Polars apply will return the row data as a tuple, so you would need to use numerical indices instead. Example:

import datetime
import polars as pl

df = pl.DataFrame({"iyear": [2020, 2021],
                   "imonth": [1, 2],
                   "iday": [3, 4]})

df['EVENT_DATE'] = df.apply(
        lambda row: datetime.date(year=row[0], month=row[1], day=row[2]).strftime("%Y-%m-%d"))

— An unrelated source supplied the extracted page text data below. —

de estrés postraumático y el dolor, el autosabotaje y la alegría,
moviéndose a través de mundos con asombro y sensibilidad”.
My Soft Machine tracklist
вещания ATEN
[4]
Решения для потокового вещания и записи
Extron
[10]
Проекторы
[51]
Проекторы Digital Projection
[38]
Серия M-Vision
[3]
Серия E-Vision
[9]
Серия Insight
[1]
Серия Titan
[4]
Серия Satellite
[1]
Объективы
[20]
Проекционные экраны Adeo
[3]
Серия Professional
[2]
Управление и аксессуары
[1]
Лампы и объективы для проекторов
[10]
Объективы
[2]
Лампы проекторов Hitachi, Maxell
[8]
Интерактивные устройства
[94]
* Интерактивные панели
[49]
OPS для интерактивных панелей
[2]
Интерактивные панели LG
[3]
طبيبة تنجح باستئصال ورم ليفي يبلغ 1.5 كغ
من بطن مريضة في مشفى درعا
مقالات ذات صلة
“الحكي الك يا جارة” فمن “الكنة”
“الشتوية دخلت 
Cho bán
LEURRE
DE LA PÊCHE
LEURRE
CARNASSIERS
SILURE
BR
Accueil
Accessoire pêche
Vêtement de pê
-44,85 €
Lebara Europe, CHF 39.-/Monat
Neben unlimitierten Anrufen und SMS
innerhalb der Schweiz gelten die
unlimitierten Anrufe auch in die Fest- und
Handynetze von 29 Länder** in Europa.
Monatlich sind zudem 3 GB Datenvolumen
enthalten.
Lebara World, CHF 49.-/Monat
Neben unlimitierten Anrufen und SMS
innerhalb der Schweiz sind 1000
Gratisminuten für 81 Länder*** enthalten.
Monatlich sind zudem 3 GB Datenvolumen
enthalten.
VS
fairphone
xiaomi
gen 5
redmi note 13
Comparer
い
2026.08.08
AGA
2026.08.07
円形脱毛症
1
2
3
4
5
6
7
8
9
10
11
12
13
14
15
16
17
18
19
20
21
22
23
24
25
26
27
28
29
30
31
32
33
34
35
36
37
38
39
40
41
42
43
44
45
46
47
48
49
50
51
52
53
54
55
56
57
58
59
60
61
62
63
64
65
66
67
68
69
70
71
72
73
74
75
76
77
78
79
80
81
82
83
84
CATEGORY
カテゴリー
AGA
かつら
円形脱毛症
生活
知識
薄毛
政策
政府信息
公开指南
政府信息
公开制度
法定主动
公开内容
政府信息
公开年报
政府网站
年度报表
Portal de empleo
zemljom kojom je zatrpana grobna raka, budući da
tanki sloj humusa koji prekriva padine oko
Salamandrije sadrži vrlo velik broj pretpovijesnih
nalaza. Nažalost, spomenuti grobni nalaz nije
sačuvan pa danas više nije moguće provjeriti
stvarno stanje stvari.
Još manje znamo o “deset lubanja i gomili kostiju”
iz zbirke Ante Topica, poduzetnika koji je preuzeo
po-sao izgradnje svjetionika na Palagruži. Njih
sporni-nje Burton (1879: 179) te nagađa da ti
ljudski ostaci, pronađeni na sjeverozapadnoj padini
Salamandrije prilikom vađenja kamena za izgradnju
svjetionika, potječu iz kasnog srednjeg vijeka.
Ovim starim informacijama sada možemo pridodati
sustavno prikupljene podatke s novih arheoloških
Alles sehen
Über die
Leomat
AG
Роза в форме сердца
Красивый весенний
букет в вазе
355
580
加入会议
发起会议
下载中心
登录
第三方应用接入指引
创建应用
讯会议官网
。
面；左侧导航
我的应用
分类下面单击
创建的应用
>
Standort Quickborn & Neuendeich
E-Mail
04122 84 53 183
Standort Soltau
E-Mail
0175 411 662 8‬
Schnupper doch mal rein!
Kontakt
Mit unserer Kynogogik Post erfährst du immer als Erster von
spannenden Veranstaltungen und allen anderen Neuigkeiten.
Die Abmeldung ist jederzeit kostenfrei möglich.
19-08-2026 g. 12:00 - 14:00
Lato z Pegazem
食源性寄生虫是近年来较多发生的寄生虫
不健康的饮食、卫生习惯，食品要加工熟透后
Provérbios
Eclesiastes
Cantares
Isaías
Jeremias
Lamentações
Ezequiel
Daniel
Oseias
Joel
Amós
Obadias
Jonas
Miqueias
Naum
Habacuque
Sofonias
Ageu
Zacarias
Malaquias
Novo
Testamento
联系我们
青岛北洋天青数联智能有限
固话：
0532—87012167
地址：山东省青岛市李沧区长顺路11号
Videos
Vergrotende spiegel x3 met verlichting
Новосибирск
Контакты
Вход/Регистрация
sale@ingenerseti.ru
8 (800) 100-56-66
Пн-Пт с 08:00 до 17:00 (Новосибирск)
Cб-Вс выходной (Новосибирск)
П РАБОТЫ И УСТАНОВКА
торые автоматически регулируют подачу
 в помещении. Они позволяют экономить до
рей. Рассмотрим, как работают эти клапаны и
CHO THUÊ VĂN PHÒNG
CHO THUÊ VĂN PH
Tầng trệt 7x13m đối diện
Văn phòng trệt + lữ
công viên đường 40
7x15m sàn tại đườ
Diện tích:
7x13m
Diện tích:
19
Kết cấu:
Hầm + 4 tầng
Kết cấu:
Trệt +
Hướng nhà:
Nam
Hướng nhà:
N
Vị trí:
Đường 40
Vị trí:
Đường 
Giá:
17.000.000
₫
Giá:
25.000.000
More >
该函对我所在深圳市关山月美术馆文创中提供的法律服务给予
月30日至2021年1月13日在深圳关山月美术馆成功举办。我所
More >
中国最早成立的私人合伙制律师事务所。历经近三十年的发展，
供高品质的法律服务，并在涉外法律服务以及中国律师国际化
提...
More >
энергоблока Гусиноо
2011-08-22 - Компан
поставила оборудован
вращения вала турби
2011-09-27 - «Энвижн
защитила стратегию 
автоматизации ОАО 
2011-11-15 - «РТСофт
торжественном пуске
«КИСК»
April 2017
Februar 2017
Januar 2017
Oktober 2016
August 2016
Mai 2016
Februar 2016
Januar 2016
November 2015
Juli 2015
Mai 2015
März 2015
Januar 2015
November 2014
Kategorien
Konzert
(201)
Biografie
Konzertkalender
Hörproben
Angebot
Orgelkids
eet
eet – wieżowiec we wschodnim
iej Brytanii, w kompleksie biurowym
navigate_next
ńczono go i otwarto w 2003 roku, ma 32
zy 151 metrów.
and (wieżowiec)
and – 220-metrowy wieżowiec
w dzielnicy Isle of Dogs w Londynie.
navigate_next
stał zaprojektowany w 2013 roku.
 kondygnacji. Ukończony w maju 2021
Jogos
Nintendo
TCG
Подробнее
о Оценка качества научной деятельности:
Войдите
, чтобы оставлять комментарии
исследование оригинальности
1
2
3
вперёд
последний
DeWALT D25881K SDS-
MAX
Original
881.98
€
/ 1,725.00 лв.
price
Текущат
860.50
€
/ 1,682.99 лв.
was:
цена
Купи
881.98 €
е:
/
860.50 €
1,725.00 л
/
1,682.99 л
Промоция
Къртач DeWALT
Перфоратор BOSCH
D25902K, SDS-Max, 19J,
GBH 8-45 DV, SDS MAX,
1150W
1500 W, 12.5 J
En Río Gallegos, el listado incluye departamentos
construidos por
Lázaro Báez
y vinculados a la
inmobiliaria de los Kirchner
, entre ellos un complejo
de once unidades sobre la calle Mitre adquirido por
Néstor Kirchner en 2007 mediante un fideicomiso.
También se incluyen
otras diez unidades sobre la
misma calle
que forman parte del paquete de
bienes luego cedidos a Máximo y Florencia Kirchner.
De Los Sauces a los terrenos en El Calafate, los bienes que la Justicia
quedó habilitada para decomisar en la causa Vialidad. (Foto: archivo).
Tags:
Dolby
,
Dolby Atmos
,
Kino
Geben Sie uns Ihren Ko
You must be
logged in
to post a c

In case dfcontains more columns, or in a different order, you could use apply on df[["iyear", "imonth", "iday"]] rather than df to ensure the indices refer to the right elements.

There may be better ways to achieve this, but this comes closest to the Pandas code.

On a separate note, my guess is you don’t want to store the dates as a string, but rather as a proper pl.Date. You could modify the code in this way:

def days_since_epoch(dt):
    return (dt - datetime.date(1970, 1, 1)).days


df['EVENT_DATE_dt'] = df.apply(
        lambda row: days_since_epoch(datetime.date(year=row[0], month=row[1], day=row[2])), return_dtype=pl.Date)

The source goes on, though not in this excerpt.